While these didactic approaches to the Aqedah are certainly valid and useful, Latter-day Saints as a community would strongly benefit from a more in-depth reading of this story, treating scripture with the maturity that has come to characterize the forthright telling of our own history in Saints and other media. As C.S. Lewis expressed,
If our religion is something objective, then we must never avert our eyes from those elements in it which seem puzzling or repellant; for it will be precisely the puzzling or the repellant which conceals what we do not yet know and need to know. . . . The truth we need most is hidden precisely in the doctrines you least like and least understand.

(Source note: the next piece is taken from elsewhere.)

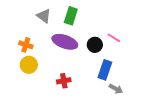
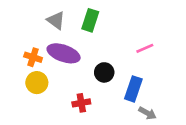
pink line: (114, 38) -> (145, 48), turned -56
purple ellipse: (65, 42) -> (64, 53), moved
black circle: (95, 45) -> (104, 72), moved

“Puzzling” and “repellant” are appropriate descriptors of our typical reactions to the idea of God commanding the sacrifice of one’s offspring, and here I hope to explore some aspects of the Aqedah that remain elusive to most Latter-day Saint tellings of the story, but have tremendous resonance to our unique restoration theology of a responsive and suffering God. I maintain that this scriptural narrative does contain, in the words of Lewis, “the truth we need most.” For the purposes of this discussion, I will rely on the Jewish Publication Society translation of Genesis found in the Jewish Study Bible, and Richard Elliott Friedman’s translation in his commentary on the Torah. Brigham Young once taught that our Latter-day Saint belief system “embraces every principle pertaining to life and salvation, for time and eternity. No matter who has it.” In that spirit, I will also draw upon the work of Catholic theologian Thomas Keating, who in a series of lectures entitled Consenting to God as God Is, gives an excellent reading to the Aqedah with insights that closely parallel several important doctrinal concepts in restoration scripture.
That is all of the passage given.